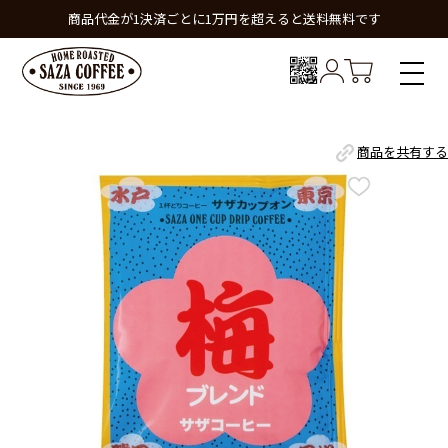
商品代金が1決済ごとに1万円を超えると送料無料です
商品を共有する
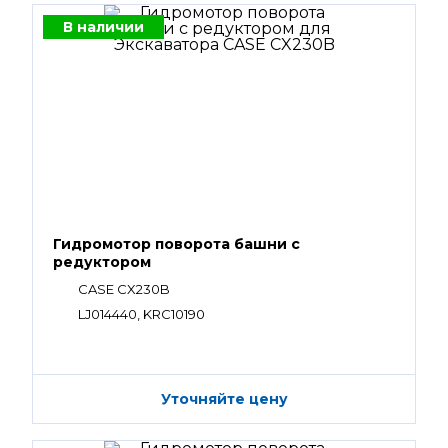
В наличии
Гидромотор поворота башни с
редуктором
CASE CX230B
LJ014440, KRC10190
Уточняйте цену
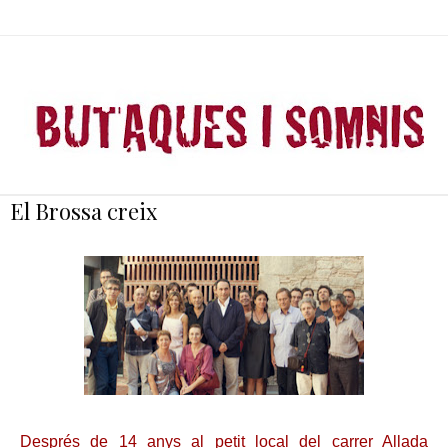
El Brossa creix
Després de 14 anys al petit local del carrer Allada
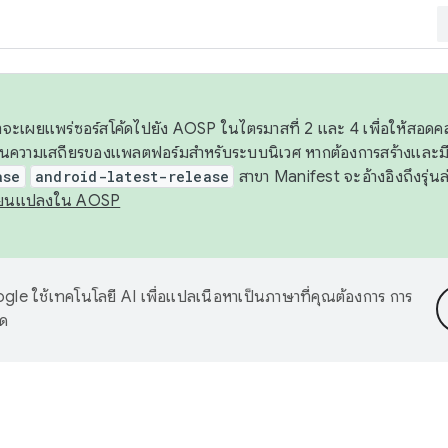
 เราจะเผยแพร่ซอร์สโค้ดไปยัง AOSP ในไตรมาสที่ 2 และ 4 เพื่อให้สอ
ันความเสถียรของแพลตฟอร์มสำหรับระบบนิเวศ หากต้องการสร้างและมี
ase
android-latest-release
สาขา Manifest จะอ้างอิงถึงรุ่นล
ี่ยนแปลงใน AOSP
le ใช้เทคโนโลยี AI เพื่อแปลเนื้อหาเป็นภาษาที่คุณต้องการ การ
าด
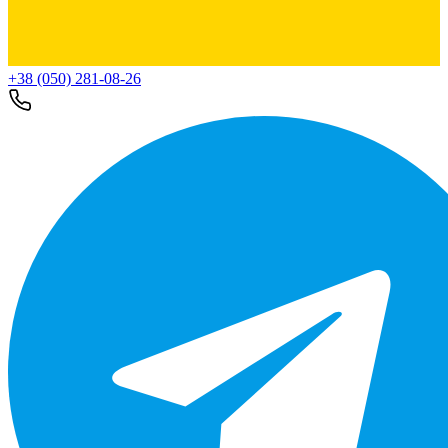
+38 (050) 281-08-26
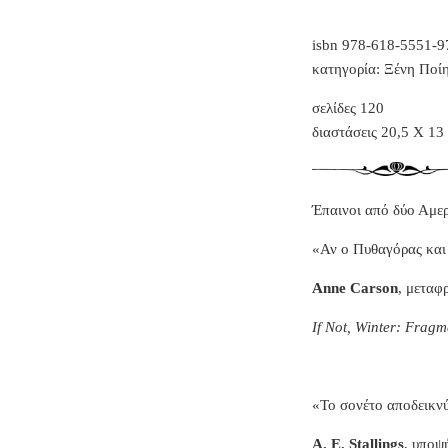
isbn 978-618-5551-9
κατηγορία: Ξένη Ποί
σελίδες 120
διαστάσεις 20,5 Χ 13
Έπαινοι από δύο Αμερ
«Αν ο Πυθαγόρας και 
Anne Carson
,
μεταφρ
If Not, Winter: Fragm
«Το σονέτο αποδεικνύ
A. E. Stallings
, υποψ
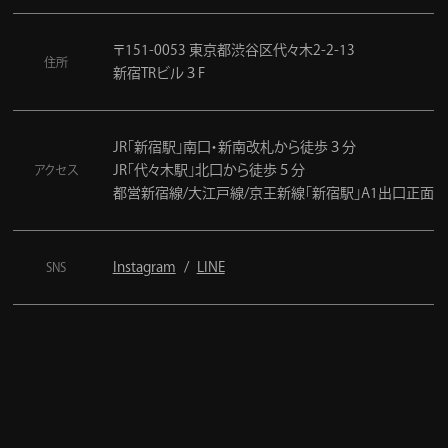
〒151-0053 東京都渋谷区代々木2-2-13
住所
新宿TRビル３F
JR「新宿駅」南口・新南改札から徒歩３分
JR「代々木駅」北口から徒歩５分
アクセス
都営新宿線/大江戸線/京王新線「新宿駅」A1出口正面
Instagram
LINE
SNS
^^^^^^^^
▶ [WORK TO COMPLETE]:
Throughout the records above, find the lines in which the word "AOSP" appears and return them.

▶ [TASK RESPONSE]:
 เราจะเผยแพร่ซอร์สโค้ดไปยัง AOSP ในไตรมาสที่ 2 และ 4 เพื่อให้สอ
ี่ยนแปลงใน AOSP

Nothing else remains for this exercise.